Synthetic Pre-training: Construction of a large-scale synthetic edge dataset that significantly boosts generalization and prevents edge duplication artifacts.
Inference-Time Multi-Granularity: The ability to control edge density and detail purely at inference time via classifier-free guidance, without requiring paired annotations for different granularities.

4. Experimental Results

The authors evaluated MEMO on BSDS, BIPED, and Multicue datasets.
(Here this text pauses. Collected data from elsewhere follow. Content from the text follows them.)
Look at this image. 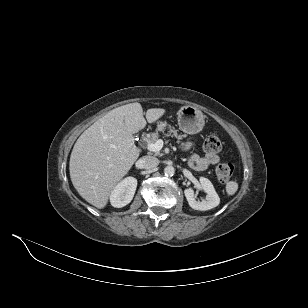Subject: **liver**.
Returning a JSON list of instances; mask_svg holds the SVG:
<instances>
[{
  "mask_svg": "<svg viewBox=\"0 0 308 308\" xmlns=\"http://www.w3.org/2000/svg\"><path fill=\"white\" fill-rule=\"evenodd\" d=\"M164 114L165 109L151 108L146 119L153 123ZM145 126L142 106L135 102L109 111L81 134L70 156L69 171L82 198L99 209L106 206L139 157L133 134Z\"/></svg>",
  "mask_w": 308,
  "mask_h": 308,
  "instance_id": "obj_1",
  "label": "liver"
}]
</instances>
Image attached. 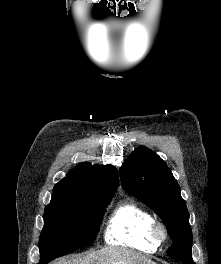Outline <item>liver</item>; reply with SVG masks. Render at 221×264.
Returning <instances> with one entry per match:
<instances>
[{
	"instance_id": "obj_1",
	"label": "liver",
	"mask_w": 221,
	"mask_h": 264,
	"mask_svg": "<svg viewBox=\"0 0 221 264\" xmlns=\"http://www.w3.org/2000/svg\"><path fill=\"white\" fill-rule=\"evenodd\" d=\"M146 261L151 260L139 252L120 247H106L70 259L62 258L51 264H142Z\"/></svg>"
}]
</instances>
Crispness-Aware Evaluation (CEval): MEMO achieves State-of-the-Art (SOTA) results.
- On BSDS, MEMO achieves an ODS of 0.836 (vs. 0.749 for DiffEdge) and an Average Crispness (AC) of 0.663 (vs. 0.476 for DiffEdge).
- On BIPED, MEMO achieves an AC of 0.841, outperforming DiffEdge (0.849) in standard metrics but significantly better in crispness alignment.
Visual Similarity: MEMO achieves the lowest Fréchet Inception Distance (FID) and LPIPS scores, indicating its outputs are perceptually closest to human annotations.
Ablation Studies:
- LocMax vs. TopK/Random: LocMax is crucial; TopK produces thick edges, while Random produces fragmented edges.
- Pre-training: Pre-training on synthetic data prevents "edge duplication" (multi-line artifacts) seen in models trained only on real data.
- Inference Steps: 10 steps are sufficient for visually crisp results, balancing speed and quality.

5. Significance

Paradigm Shift: The paper demonstrates that training and inference strategies are more critical than architectural complexity or specialized losses for achieving human-like edge crispness.
Efficiency: MEMO avoids heavy post-processing (like Non-Maximum Suppression) and complex generative backbones, relying on a lightweight, iterative refinement process.
Flexibility: The multi-granularity capability allows a single model to serve diverse applications (from coarse object boundaries to fine texture details) simply by adjusting a scalar parameter at inference time.
Generalization: The use of synthetic pre-training with LoRA fine-tuning offers a scalable path for adapting edge detectors to new domains with minimal computational cost.

In conclusion, MEMO sets a new benchmark for edge detection by aligning machine predictions with human visual perception, achieving superior crispness and structural coherence without compromising standard detection accuracy.